For Abu Mina, a ceramic artist and professor, Baghdad is one big jail - too dangerous for him to live with his wife and daughters, too dangerous for him to meet his students openly, too dangerous to work in his studio.
He and his son, a 21-year-old medical student, recently left the family home for fear of sectarian attacks, dividing his family as the city itself has become increasingly divided. It is just this sort of private tragedy that US President George W. Bush must help end with his new strategy for securing Baghdad with more troops.
"They kill just boys and men," Abu Mina said of sectarian gunmen. "They leave girls and women. Yesterday my wife gave me a call and she told me my neighbour, a dentist, they took him. "That means in two days they will find him outside Baghdad without life. They kill everybody. So I left my wife and my two girls and I brought with me just my son," said Abu Mina, who studied in the United States.
His family is now divided by the Tigris River, increasingly a sectarian barrier that slices Baghdad into mainly Sunni west and mostly Shi'ite Muslim east, and he rarely sees his wife and daughters, though they managed a brief holiday chat last week.
"Can you imagine how horrible, my wife and my kids can't come and see me," he said. "At Eid, they came by taxi to a market and they gave me a call and I went to the market and we met. We hugged and kissed and then we cried. It was terrible.
"It's like a jail. Baghdad now is a big jail," said Abu Mina, asking to be identified only by his informal name which means Father of Mina, one of his daughters.
Hundreds of people are killed every week in bombings, mortar attacks and by sectarian death squads that have driven tens of thousands of people of both sects from their homes, turning what used to be mixed neighbourhoods into sectarian enclaves.
Prime Minister Nuri al-Maliki has announced a major security plan for Baghdad, starting shortly, that is widely seen by Iraqi officials as a last chance to avert all-out civil war. Bush appears to agree. He said last week he was sending 21,500 more US troops and on Saturday said the new operation would "in large part determine the outcome in Iraq".

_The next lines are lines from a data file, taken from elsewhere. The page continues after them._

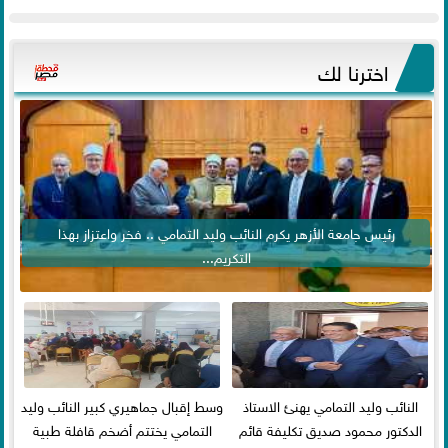
اخترنا لك
رئيس جامعة الأزهر يكرم النائب وليد التمامي .. فخر واعتزاز بهذا
التكريم...
النائب وليد التمامي يهنئ الاستاذ
وسط إقبال جماهيري كبير النائب وليد
الدكتور محمود صديق تكليفة قائم
التمامي يختتم أضخم قافلة طبية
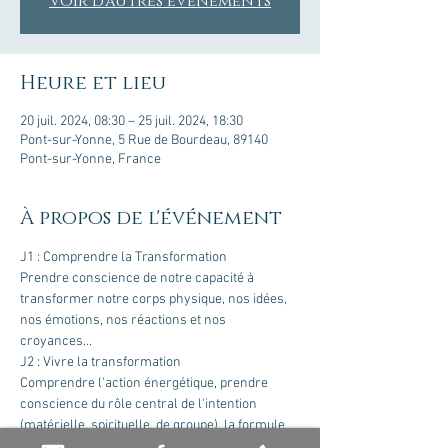
Voir d'autres événements
Heure et lieu
20 juil. 2024, 08:30 – 25 juil. 2024, 18:30
Pont-sur-Yonne, 5 Rue de Bourdeau, 89140
Pont-sur-Yonne, France
À propos de l'événement
J1 : Comprendre la Transformation
Prendre conscience de notre capacité à 
transformer notre corps physique, nos idées, 
nos émotions, nos réactions et nos 
croyances...
J2 : Vivre la transformation
Comprendre l'action énergétique, prendre 
conscience du rôle central de l'intention 
(matérielle, spirituelle, de groupe), la formule 
magique de la transformation...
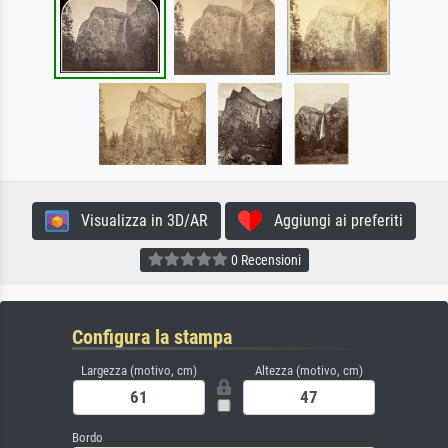
Visualizza in 3D/AR
Aggiungi ai preferiti
0 Recensioni
Configura la stampa
Largezza (motivo, cm)
Altezza (motivo, cm)
Bordo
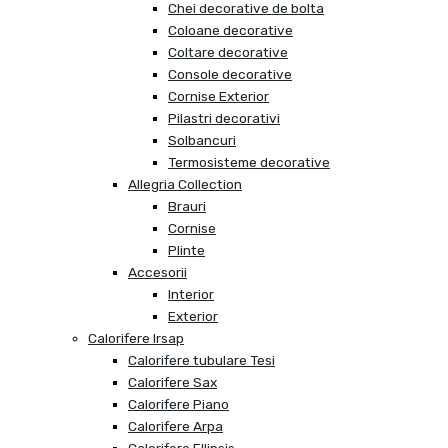
Chei decorative de bolta
Coloane decorative
Coltare decorative
Console decorative
Cornise Exterior
Pilastri decorativi
Solbancuri
Termosisteme decorative
Allegria Collection
Brauri
Cornise
Plinte
Accesorii
Interior
Exterior
Calorifere Irsap
Calorifere tubulare Tesi
Calorifere Sax
Calorifere Piano
Calorifere Arpa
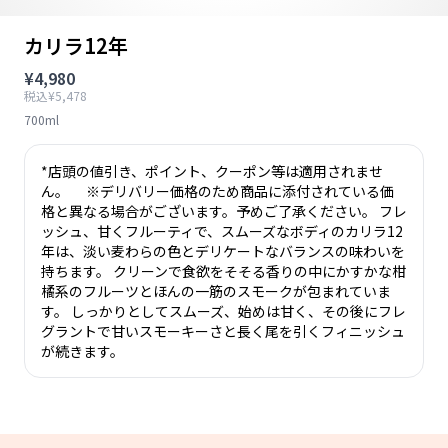
カリラ12年
¥4,980
税込¥5,478
700ml
*店頭の値引き、ポイント、クーポン等は適用されませ
ん。 ※デリバリー価格のため商品に添付されている価
格と異なる場合がございます。予めご了承ください。 フレ
ッシュ、甘くフルーティで、スムーズなボディのカリラ12
年は、淡い麦わらの色とデリケートなバランスの味わいを
持ちます。 クリーンで食欲をそそる香りの中にかすかな柑
橘系のフルーツとほんの一筋のスモークが包まれていま
す。 しっかりとしてスムーズ、始めは甘く、その後にフレ
グラントで甘いスモーキーさと長く尾を引くフィニッシュ
が続きます。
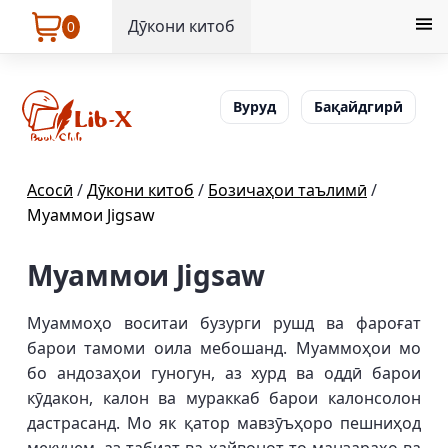
Дӯкони китоб
0
Вуруд
Бақайдгирӣ
Асосӣ
/
Дӯкони китоб
/
Бозичаҳои таълимӣ
/
Муаммои Jigsaw
Муаммои Jigsaw
Муаммоҳо воситаи бузурги рушд ва фароғат
барои тамоми оила мебошанд. Муаммоҳои мо
бо андозаҳои гуногун, аз хурд ва оддӣ барои
кӯдакон, калон ва мураккаб барои калонсолон
дастрасанд. Мо як қатор мавзӯъҳоро пешниҳод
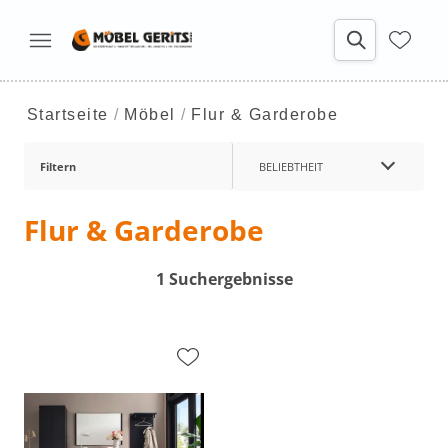
Startseite
Möbel
Flur & Garderobe
Filtern
BELIEBTHEIT
Flur & Garderobe
1 Suchergebnisse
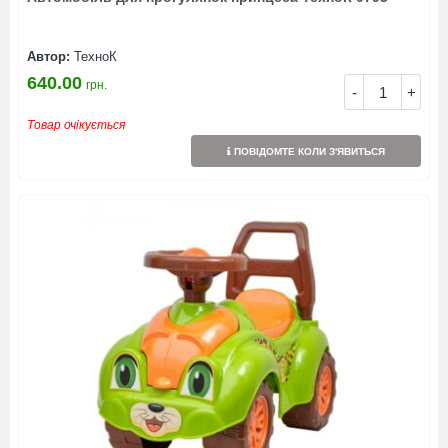
Автор:
ТехноК
640.00
грн.
-
+
Товар очікується
ПОВІДОМТЕ КОЛИ З'ЯВИТЬСЯ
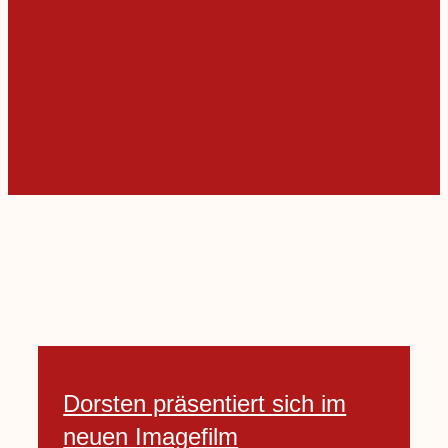
Dorsten präsentiert sich im
neuen Imagefilm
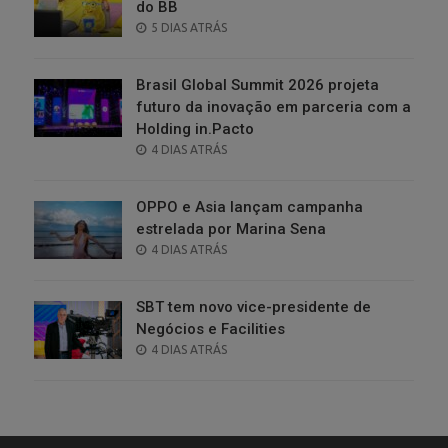
do BB
POSTED
5 DIAS ATRÁS
ON
Brasil Global Summit 2026 projeta
futuro da inovação em parceria com a
Holding in.Pacto
POSTED
4 DIAS ATRÁS
ON
OPPO e Asia lançam campanha
estrelada por Marina Sena
POSTED
4 DIAS ATRÁS
ON
SBT tem novo vice-presidente de
Negócios e Facilities
POSTED
4 DIAS ATRÁS
ON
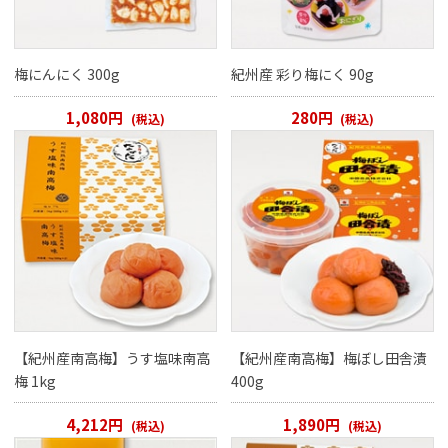
梅にんにく 300g
紀州産 彩り梅にく 90g
閉じる
1,080円
280円
(税込)
(税込)
【紀州産南高梅】うす塩味南高
【紀州産南高梅】梅ぼし田舎漬
梅 1kg
400g
4,212円
1,890円
(税込)
(税込)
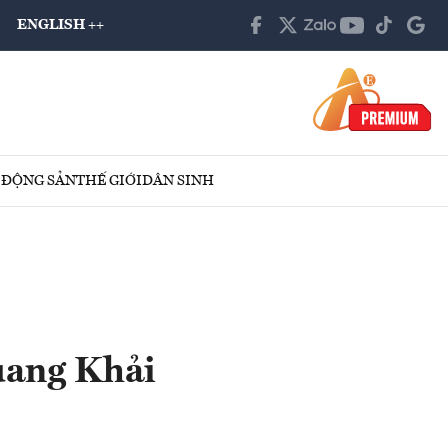
ENGLISH ++
 ĐỘNG SẢN
THẾ GIỚI
DÂN SINH
Quang Khải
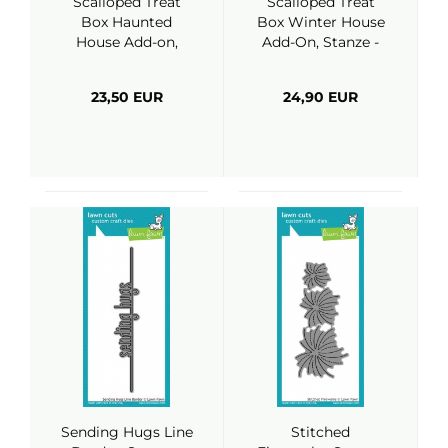
Scalloped Treat
Scalloped Treat
Box Haunted
Box Winter House
House Add-on,
Add-On, Stanze -
Stanze - Lawn
Lawn Fawn
Fawn
23,50 EUR
24,90 EUR
Sending Hugs Line
Stitched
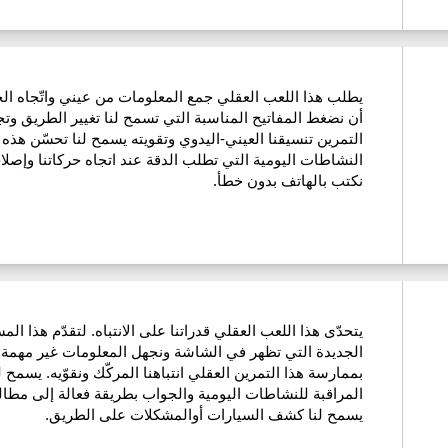
يطلب هذا اللعب العقلي جمع المعلومات من عيني واتّجاه الحر
أن نضغط المفاتيح المناسبة التي تسمح لنا تغيير الطريق وت
التمرين تنسيقنا العيني-اليدوي وتقويته يسمح لنا تحسّن هذه ا
النشاطات اليومية التي تطلب الدقة عند اتجاه حركاتنا وإصلاحه
نكتب بالهاتف بدون خطأ.
يتحدّى هذا اللعب العقلي قدراتنا على الانتباه. لتقدّم هذا ال
الجديدة التي تظهر في الشاشة ونجهل المعلومات غير مهمة 
بممارسة هذا التمرين العقلي انتباهنا المركّك ونقوّيه. يسمح 
المراقبة للنشاطات اليومية والجواب بطريقة فعالة إلى مطالب ا
يسمح لنا كشف السيارات أوالمشكلات على الطريق.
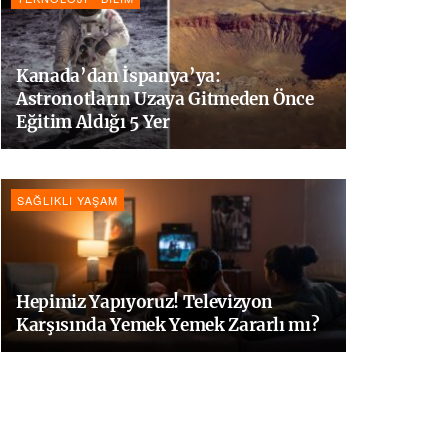
Kanada’dan İspanya’ya:
Astronotların Uzaya Gitmeden Önce
Eğitim Aldığı 5 Yer
SAĞLIKLI YAŞAM
Hepimiz Yapıyoruz! Televizyon
Karşısında Yemek Yemek Zararlı mı?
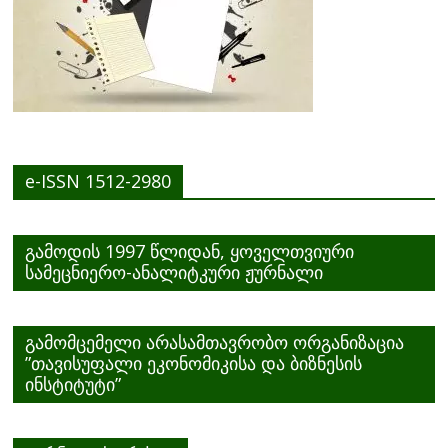
e-ISSN 1512-2980
გამოდის 1997 წლიდან, ყოველთვიური
სამეცნიერო-ანალიტკური ჟურნალი
გამომცემელი არასამთავრობო ორგანიზაცია
”თავისუფალი ეკონომიკისა და ბიზნესის
ინსტიტუტი”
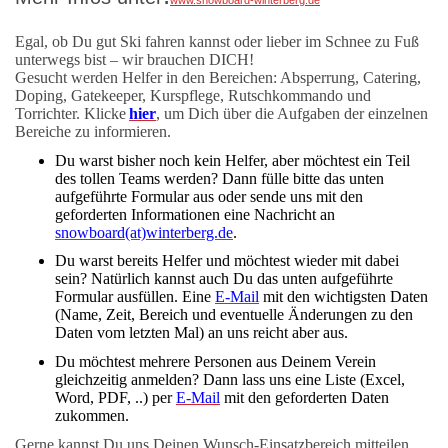
Egal, ob Du gut Ski fahren kannst oder lieber im Schnee zu Fuß
unterwegs bist – wir brauchen DICH!
Gesucht werden Helfer in den Bereichen: Absperrung, Catering,
Doping, Gatekeeper, Kurspflege, Rutschkommando und
Torrichter. Klicke
hier
, um Dich über die Aufgaben der einzelnen
Bereiche zu informieren.
Du warst bisher noch kein Helfer, aber möchtest ein Teil
des tollen Teams werden? Dann fülle bitte das unten
aufgeführte Formular aus oder sende uns mit den
geforderten Informationen eine Nachricht an
snowboard(at)winterberg.de
.
Du warst bereits Helfer und möchtest wieder mit dabei
sein? Natürlich kannst auch Du das unten aufgeführte
Formular ausfüllen. Eine
E-Mail
mit den wichtigsten Daten
(Name, Zeit, Bereich und eventuelle Änderungen zu den
Daten vom letzten Mal) an uns reicht aber aus.
Du möchtest mehrere Personen aus Deinem Verein
gleichzeitig anmelden? Dann lass uns eine Liste (Excel,
Word, PDF, ..) per
E-Mail
mit den geforderten Daten
zukommen.
Gerne kannst Du uns Deinen Wunsch-Einsatzbereich mitteilen,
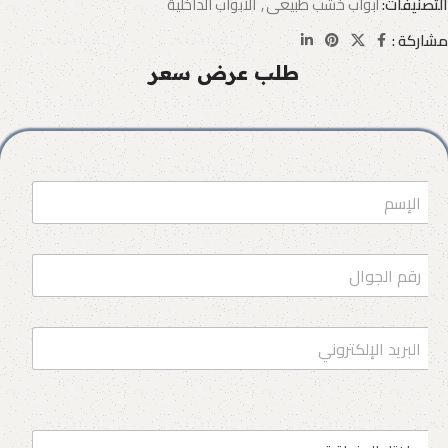
التصنيفات:
أبواب خشب طبيعى
,
الأبواب الداخلية
مشاركة :
طلب عرض سعر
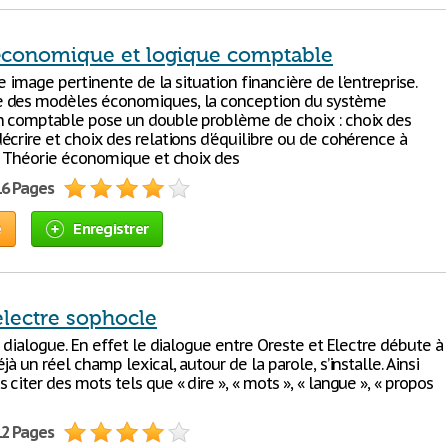
économique et logique comptable
une image pertinente de la situation financière de l'entreprise.
 des modèles économiques, la conception du système
n comptable pose un double problème de choix : choix des
écrire et choix des relations d'équilibre ou de cohérence à
1- Théorie économique et choix des
16 Pages
e
Enregistrer
electre sophocle
e dialogue. En effet le dialogue entre Oreste et Electre débute à
jà un réel champ lexical, autour de la parole, s’installe. Ainsi
citer des mots tels que « dire », « mots », « langue », « propos
12 Pages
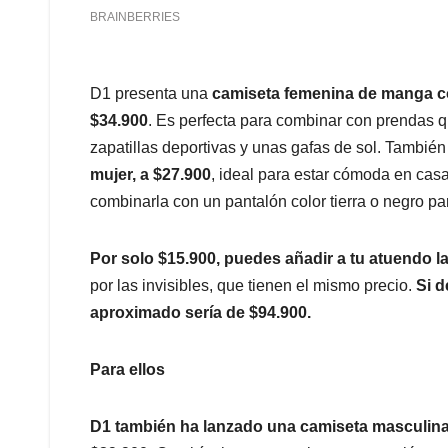
D1 presenta una
camiseta femenina de manga co
$34.900
. Es perfecta para combinar con prendas q
zapatillas deportivas y unas gafas de sol. Tambié
mujer, a $27.900
, ideal para estar cómoda en casa
combinarla con un pantalón color tierra o negro par
Por solo $15.900, puedes añadir a tu atuendo l
por las invisibles, que tienen el mismo precio.
Si d
aproximado sería de $94.900.
Para ellos
D1 también ha lanzado una camiseta masculina 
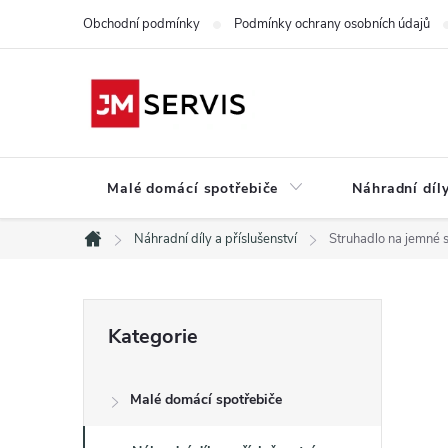
Přejít
Obchodní podmínky
Podmínky ochrany osobních údajů
na
obsah
Malé domácí spotřebiče
Náhradní díly
Náhradní díly a příslušenství
Struhadlo na jemné
Domů
P
Přeskočit
Kategorie
kategorie
o
Malé domácí spotřebiče
s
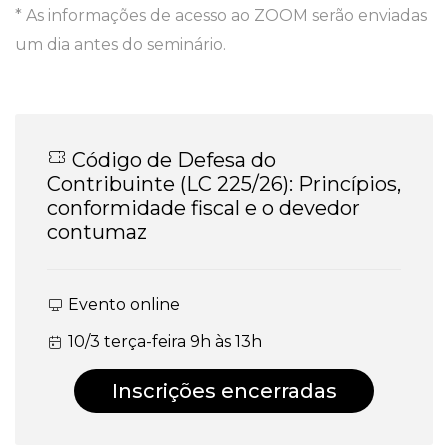
* As informações de acesso ao ZOOM serão enviadas
um dia antes do seminário.
Código de Defesa do
Contribuinte (LC 225/26): Princípios,
conformidade fiscal e o devedor
contumaz
Evento online
10/3 terça-feira 9h às 13h
Inscrições encerradas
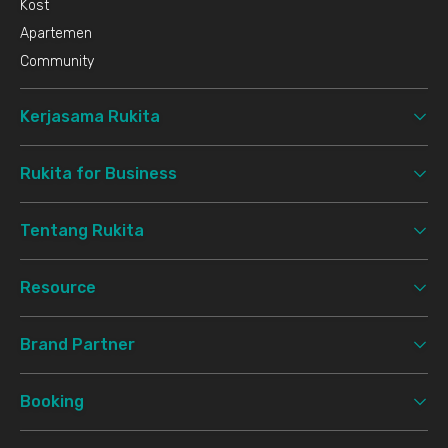
Kost
Apartemen
Community
Kerjasama Rukita
Rukita for Business
Tentang Rukita
Resource
Brand Partner
Booking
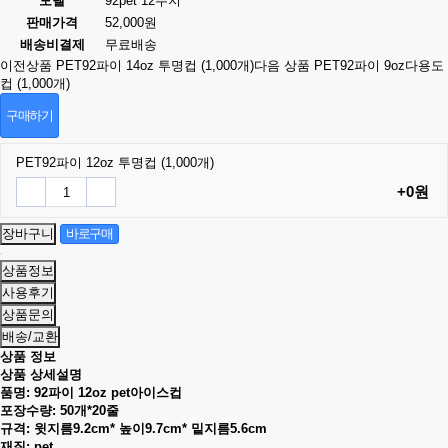
모델
92pet 12무지
판매가격
52,000원
배송비결제
무료배송
이전상품
PET92파이 14oz 투명컵 (1,000개)
다음 상품
PET92파이 9oz다용도
컵 (1,000개)
구매하기
PET92파이 12oz 투명컵 (1,000개)
+0원
상품정보
사용후기
상품문의
배송/교환
상품 정보
상품 상세설명
품명: 92파이 12oz pet아이스컵
포장수량: 50개*20줄
규격: 윗지름9.2cm* 높이9.7cm* 밑지름5.6cm
재질: pet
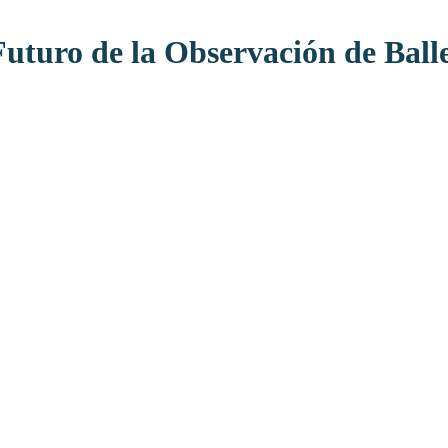
Futuro de la Observación de Ball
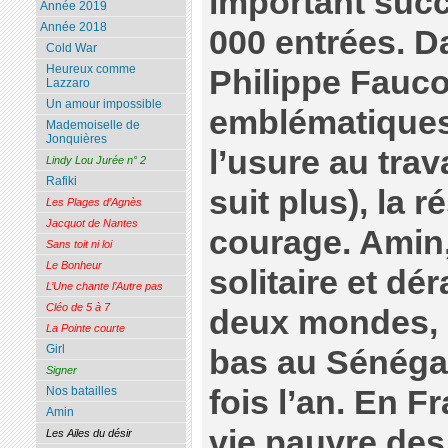
important succ
Année 2019
Année 2018
000 entrées. D
Cold War
Heureux comme
Philippe Fauco
Lazzaro
Un amour impossible
emblématiques,
Mademoiselle de
Jonquières
l’usure au trav
Lindy Lou Jurée n° 2
Rafiki
suit plus), la ré
Les Plages d’Agnès
Jacquot de Nantes
courage. Amin, 
Sans toit ni loi
Le Bonheur
solitaire et dér
L’Une chante l’Autre pas
Cléo de 5 à 7
deux mondes, i
La Pointe courte
Girl
bas au Sénégal
Signer
fois l’an. En 
Nos batailles
Amin
vie pauvre des
Les Ailes du désir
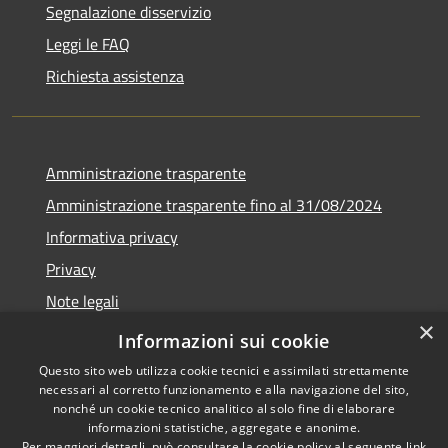
Segnalazione disservizio
Leggi le FAQ
Richiesta assistenza
Amministrazione trasparente
Amministrazione trasparente fino al 31/08/2024
Informativa privacy
Privacy
Note legali
×
Dichiarazione di accessibilità
Informazioni sui cookie
Questo sito web utilizza cookie tecnici e assimilati strettamente
necessari al corretto funzionamento e alla navigazione del sito,
nonché un cookie tecnico analitico al solo fine di elaborare
informazioni statistiche, aggregate e anonime.
RSS
Copyright © 2026 • Comune di
Per maggiori dettagli, può consultare la cookie policy al seguente
link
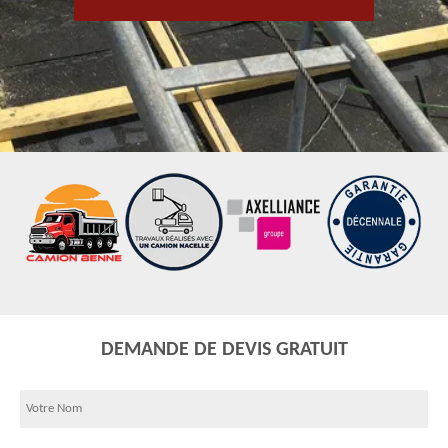
DEMANDE DE DEVIS GRATUIT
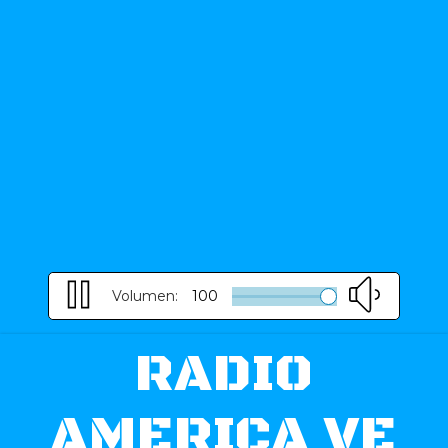
Volumen:
100
RADIO
AMERICA VE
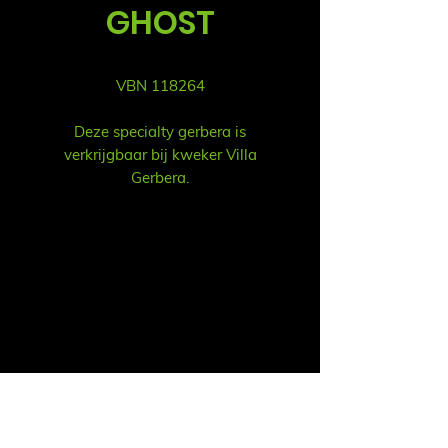
GHOST
VBN 118264
Deze specialty gerbera is
verkrijgbaar bij kweker Villa
Gerbera.
Sales
Ruud Alsemgeest
Mail:
sales@summitgerbera.com
Phone:
+31 (0)
6-81900318
Koos Noordzij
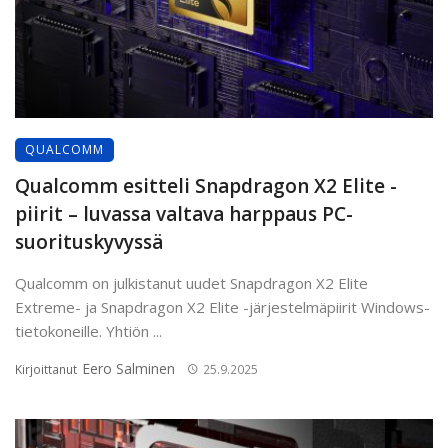
QUALCOMM
Qualcomm esitteli Snapdragon X2 Elite -
piirit – luvassa valtava harppaus PC-
suorituskyvyssä
Qualcomm on julkistanut uudet Snapdragon X2 Elite
Extreme- ja Snapdragon X2 Elite -järjestelmäpiirit Windows-
tietokoneille. Yhtiön ...
Eero Salminen
Kirjoittanut
25.9.2025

Both Shi'ites and Sunni Arabs are being killed and fleeing their homes. In the past week Sunni Arab politicians have complained of "ethnic cleansing" and a leading Shi'ite said Shi'ites were victims of "sectarian genocide". Maliki, a Shi'ite Islamist, has promised to take on illegal groups regardless of their sect or political affiliation.
Whether Shi'ite or Sunni, Iraqis face the same problems. Abu Mina's son has attended classes at medical school just once in the past two weeks and he took a roundabout route to avoid dangerous areas. His father gave him a fake identity card because his real name would clearly identify his religion.
"What makes me crazy is I can't work because my studio is over there and I'm here, so I switched from clay. I'm now using paper and oils just to do something," Abu Mina said.
"I used to teach three days a week, but right now ... I have to go secretly to my students in other areas. I give them a call, there are seven of them, and we meet secretly." He is also still working on his master work, a huge outdoor ceramics project - but only his head: "I tell my students my dream is just to have 10 years to do my project," he said.
"We still dream." Maliki has hesitated to crack down on militias loyal to fellow Shi'ites, such as the Mehdi Army of cleric Moqtada al-Sadr, to the fury of Sunni Arabs who accuse him of bias and focusing on Sunni Arab insurgents who kill Shi'ites.
US commanders have said this was a major flaw in the last attempt to secure Baghdad five months ago. Other aspects that will be new, they say, is a determination to maintain large numbers of troops in neighbourhoods long after the first effort to drive out militants - including squads of Americans whose job will be partly to ensure Iraqi forces do not themselves commit sectarian violence against the population.
Maliki, under heavy pressure from Washington, is now committed to tackling violence from all sides, he and other Iraqi officials say. Bush has pledged 17,500 more troops just for Baghdad to help him, but many in Baghdad are sceptical.
If it doesn't work, Abu Mina says it may be time to go: "A friend of mine came over last night and we talked about the new plan for Baghdad," he said. "It could be the last hope for Baghdad to save it from the end. We will wait about two months or three months. If it's not solved I will leave."